Sharpness ought to be irrelevant on LCD panels using DVI, HDMI, and other "pixel-perfect" data sources with a 1:1 resolution mapping. Yes, sharpness distorts the picture in this scenario. Displays in boxes stores often have sharpness and other digital filters cranked to extremes to appear more dramatic than the surrounding displays. Some consumers might actually want these effects because they have grown accustomed to the filters' effects or because they are trying to compensate for a poor-quality LCD panel that looks bad to the eye at native output. Sharpness might also be relevant when using a digital signal that must be resized because the source and display have different resolutions.

Overall, you probably want sharpness set to Off or 0 on a modern LCD display with a 1:1 digital signal.
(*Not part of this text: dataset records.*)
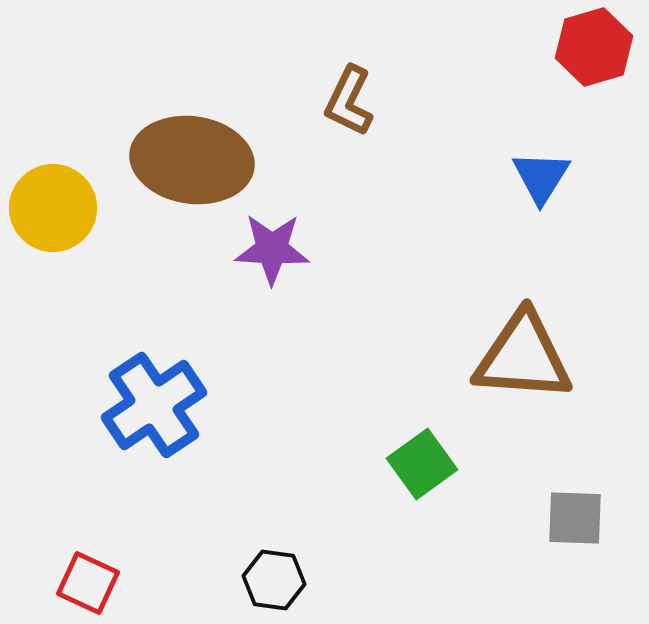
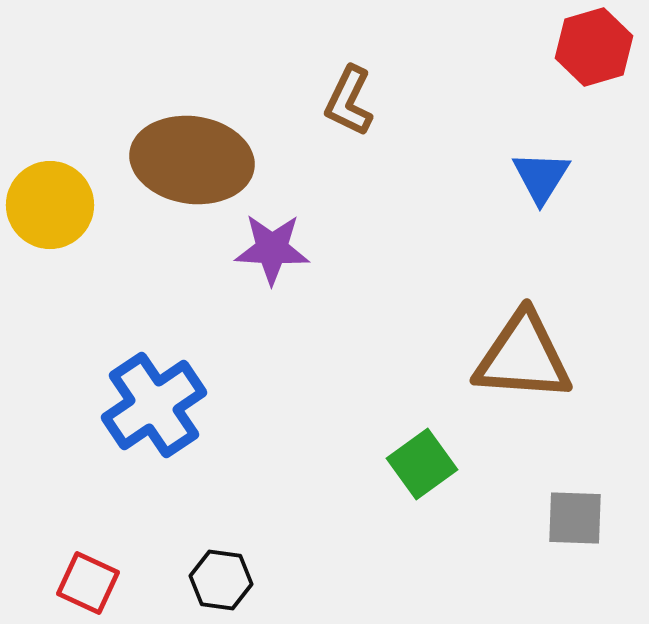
yellow circle: moved 3 px left, 3 px up
black hexagon: moved 53 px left
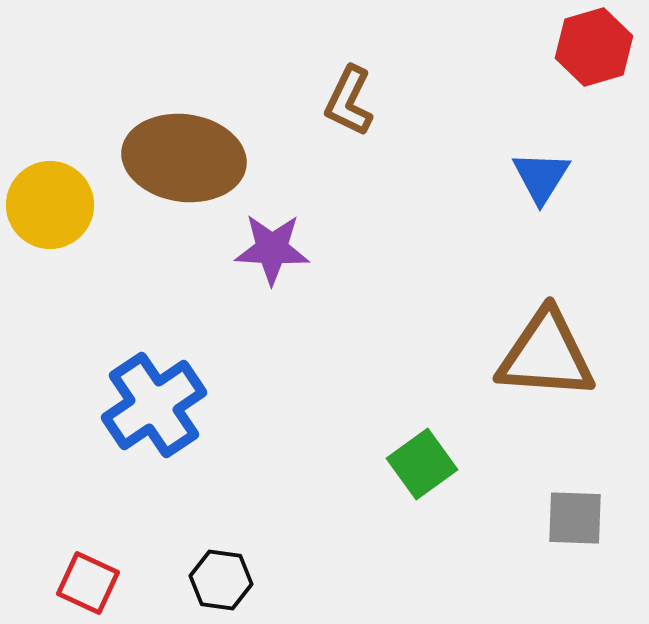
brown ellipse: moved 8 px left, 2 px up
brown triangle: moved 23 px right, 2 px up
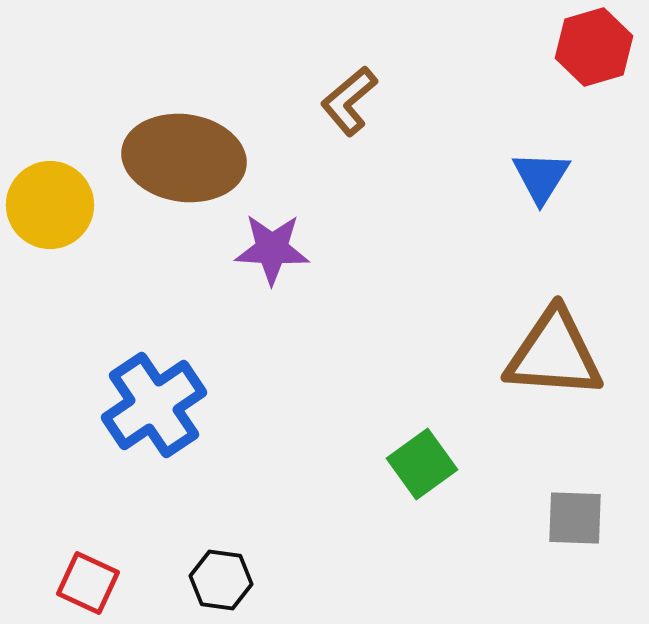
brown L-shape: rotated 24 degrees clockwise
brown triangle: moved 8 px right, 1 px up
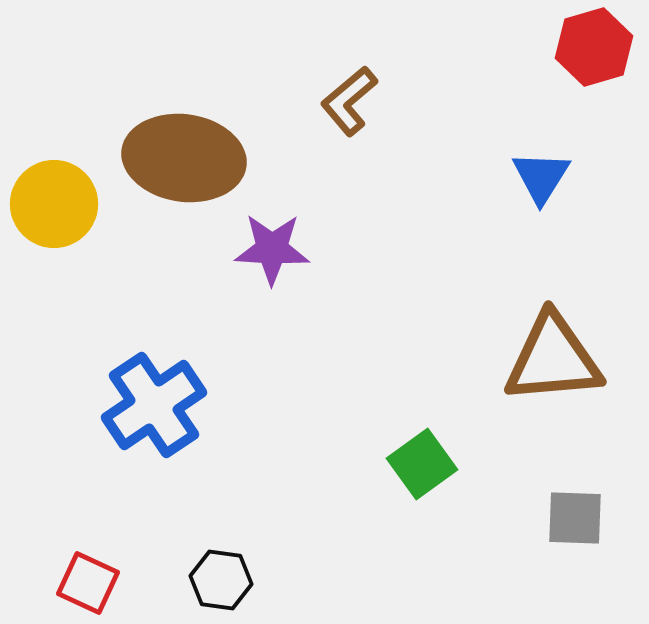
yellow circle: moved 4 px right, 1 px up
brown triangle: moved 1 px left, 5 px down; rotated 9 degrees counterclockwise
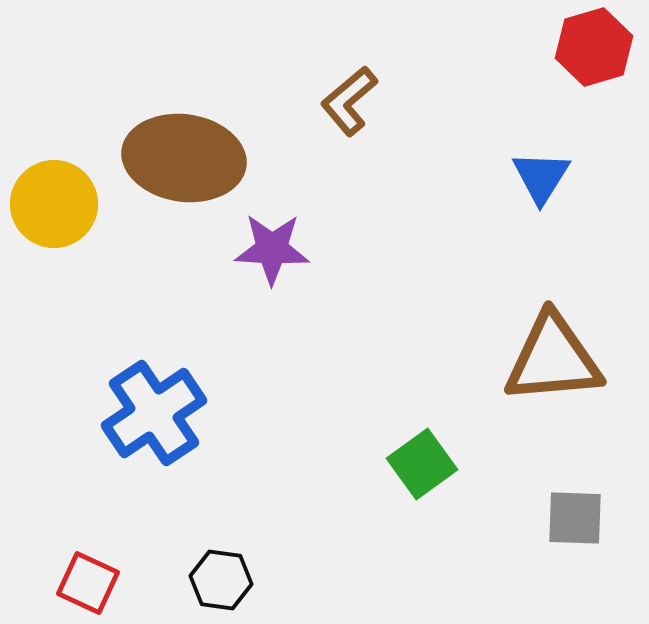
blue cross: moved 8 px down
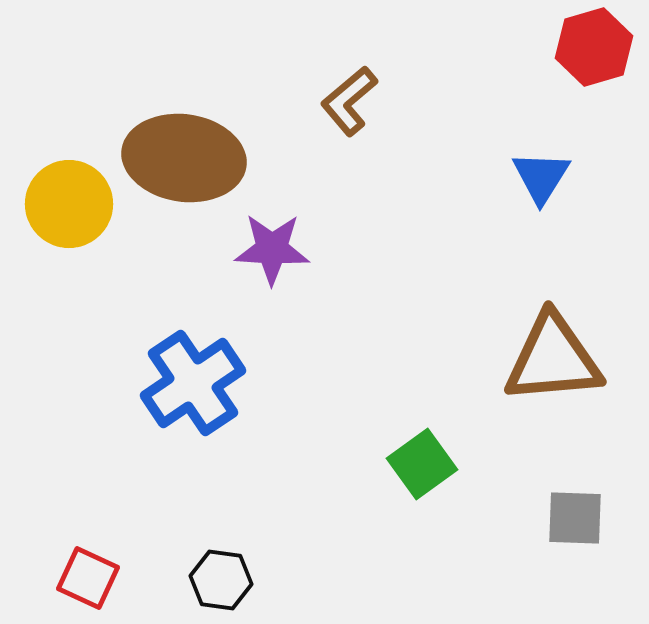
yellow circle: moved 15 px right
blue cross: moved 39 px right, 30 px up
red square: moved 5 px up
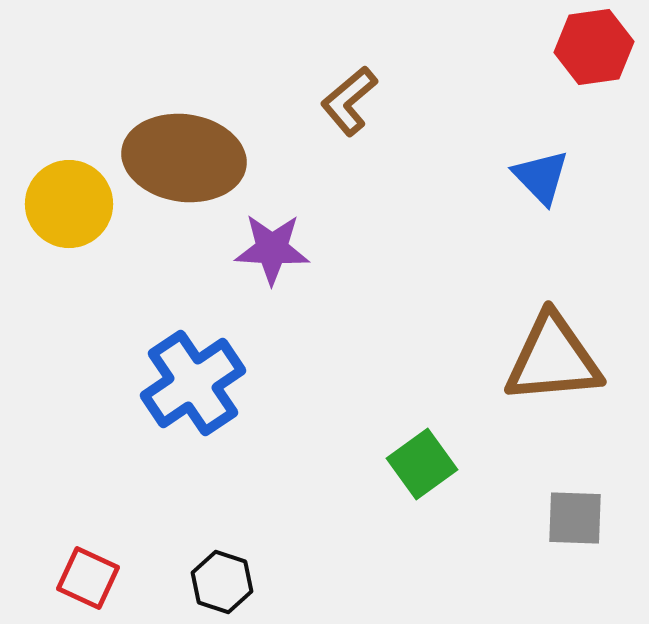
red hexagon: rotated 8 degrees clockwise
blue triangle: rotated 16 degrees counterclockwise
black hexagon: moved 1 px right, 2 px down; rotated 10 degrees clockwise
http://hifi-writer.com/wpblog/?page_id=3517 and https://forums.anandtech.com/threads/why-does-an-lcd-tv-with-hdmi-input-need-a-sharpness-control.2080809/

bendodge

Posted 2018-01-04T21:35:25.973

Reputation: 131

4

Many monitors can accept a video signal that doesn't have the same resolution as the panel, and attempt to scale it as appropriate. If a monitor which is 1280 pixels wide is called upon to display an image which is 1024 pixels wide, and the source material consists of black and white stripes that are one pixel wide, the display would likely show a repeating 5-pixel pattern. On a scale of 0-4, the pattern would likely be 03214. If the black and white stripes in the original are "meaningful", showing them on as above may be helpful. On the other hand, the 5-pixel repeating pattern would be a distraction which isn't present in the original. Adding some blur to the image would reduce the aliasing effects of scaling.

supercat

Posted 2018-01-04T21:35:25.973

Reputation: 1 649

-1

Different settings are good for differnt content. These settings could also be changed on the source, but I and probably many others don't know where you can change the sharpness setting on a PC.

So there is an easy to access menu on the monitor, where sharpness can be changed.